The fact that the UPZ was founded and supported by Meretz USA and Ameinu is not noted. That Jewish and even Zionist organizations consider themselves to support Israel’s well being but don’t automatically support Israeli government policies goes unexamined because it complicates M & W’s simplistic thesis.

image_pdfOpen as PDFimage_printPrint Page

Sharing is caring!

By | 2007-10-26T04:13:00+00:00 October 26th, 2007|Blog|4 Comments

4 Comments

  1. Anonymous October 28, 2007 at 8:21 pm - Reply

    Hi Ralph,

    This is a nice, but humorous effort to support your point:

    “And the highest-ranking neocon personage during Bush’s first term, Paul Wolfowitz, is likewise known for advocating rights for the Palestinians. In other words, M & W are often (usually in fact) off the mark.”

    Wolfowitz also loudly claimed to be a supporter of Iraqi rights. But among the problems with that support was that he believed that a US military invasion of Iraq to install a US-supported puppet leader like Ahmed Chalabi would help Iraqi rights – US war would bring peace, democracy and human rights to Iraqis.

    This is reminiscent of, as just a few examples, Sharon’s adventures in Lebanon, and the US/Israeli effort to overthrow the democratically-elected Hamas government, etc..

    So claiming that neo-con Wolfowitz in the Bush administration advocated for Palestinian rights doesn’t really help your case.

    Ted

  2. Ralph Seliger October 29, 2007 at 12:54 pm - Reply

    Ted has good reasons for his comment, but there is evidence that Wolfowitz sincerely believes in Palestinian rights: there’s the statement he made for the rights of Palestinians at a pro-Israel rally in 2002 (for which he was booed by some) and the testimony of his sister that he was never supportive of Likud.

  3. Anonymous October 31, 2007 at 12:09 am - Reply

    I think your criticisms of M&W amounts to nit-picking that focuses on small saplings that are dwarfed by the forest of mighty oaks. Sure the use of the term “Israel Lobby” is an imprecise shorthand, as are references to ours being a two party country. There are numerous minority parties, but there influence is negligible. So too the small voices of the progressive wing of the “Jewish Lobby”. It is a voice scorned and dismissed by the major Jewish organizations, and it is those ‘big-boys’ that the bulk of the Congress slavishly follows. Are you really suggesting that there is not a real (and powerful) Jewish Lobby that wields enormous power in Congress and that supports a dangerously chauvinistic approach to all things they remotely see as having an effect on Israel and that has been a resolute obstacle to an effective peace process or US pressure for peace.
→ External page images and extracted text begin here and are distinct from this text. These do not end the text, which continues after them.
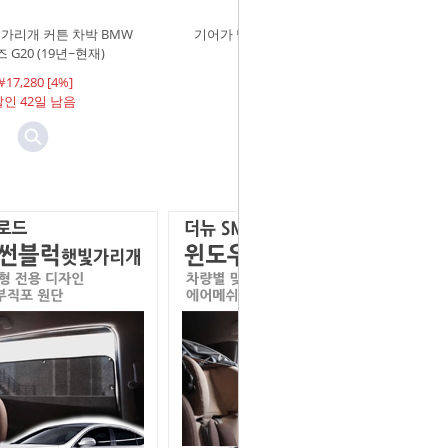
가리개 커튼 차박 BMW
기어가 맞춤형 햇빛가리개 커튼 더
 G20 (19년~현재)
뉴카니발
17,280 [4%]
￦8,750 [6%]
인 42일 남음
할인 42일 남음
리뷰개수: 2개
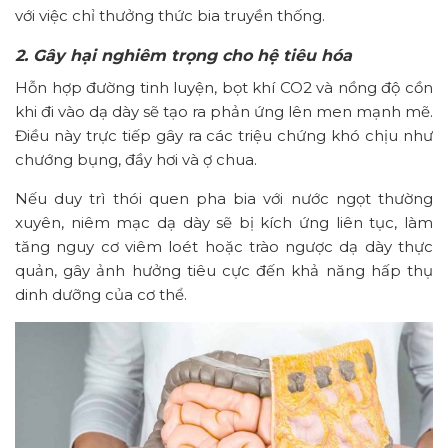
với việc chỉ thưởng thức bia truyền thống.
2. Gây hại nghiêm trọng cho hệ tiêu hóa
Hỗn hợp đường tinh luyện, bọt khí CO2 và nồng độ cồn
khi đi vào dạ dày sẽ tạo ra phản ứng lên men mạnh mẽ.
Điều này trực tiếp gây ra các triệu chứng khó chịu như
chướng bụng, đầy hơi và ợ chua.
Nếu duy trì thói quen pha bia với nước ngọt thường
xuyên, niêm mạc dạ dày sẽ bị kích ứng liên tục, làm
tăng nguy cơ viêm loét hoặc trào ngược dạ dày thực
quản, gây ảnh hưởng tiêu cực đến khả năng hấp thụ
dinh dưỡng của cơ thể.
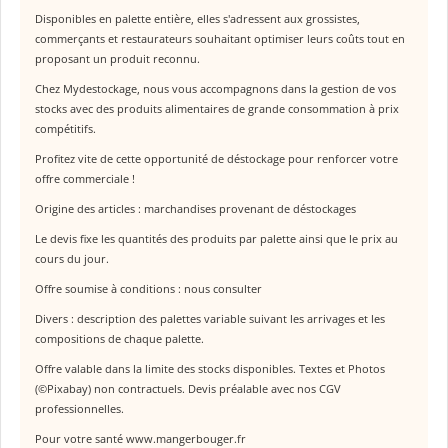
Disponibles en palette entière, elles s'adressent aux grossistes,
commerçants et restaurateurs souhaitant optimiser leurs coûts tout en
proposant un produit reconnu.
Chez Mydestockage, nous vous accompagnons dans la gestion de vos
stocks avec des produits alimentaires de grande consommation à prix
compétitifs.
Profitez vite de cette opportunité de déstockage pour renforcer votre
offre commerciale !
Origine des articles : marchandises provenant de déstockages
Le devis fixe les quantités des produits par palette ainsi que le prix au
cours du jour.
Offre soumise à conditions : nous consulter
Divers : description des palettes variable suivant les arrivages et les
compositions de chaque palette.
Offre valable dans la limite des stocks disponibles. Textes et Photos
(©Pixabay) non contractuels. Devis préalable avec nos CGV
professionnelles.
Pour votre santé www.mangerbouger.fr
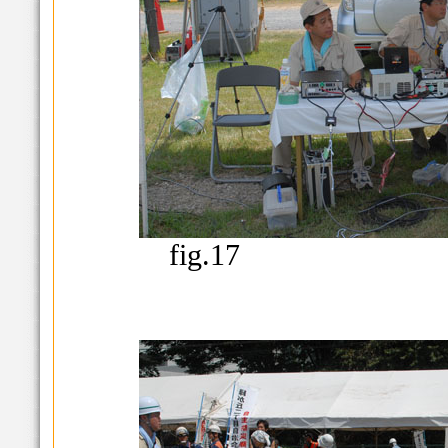
fig.17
  4. Ralph Seliger October 31, 2007 at 11:33 am - Reply

    The latest anonymous comment frustrates me. Either s/he isn’t reading me carefully enough or I’m failing to make it clear that Meretz USA is a critic of AIPAC and organizations that run with it.
    At the same time, we criticize M & W’s muddy and careless definition of what constitutes this so-called “Israel Lobby.” As the title indicates, M & W is totally off if they include Meretz USA in that definition, as we advocate exactly what M & W claim to support — a two-state solution.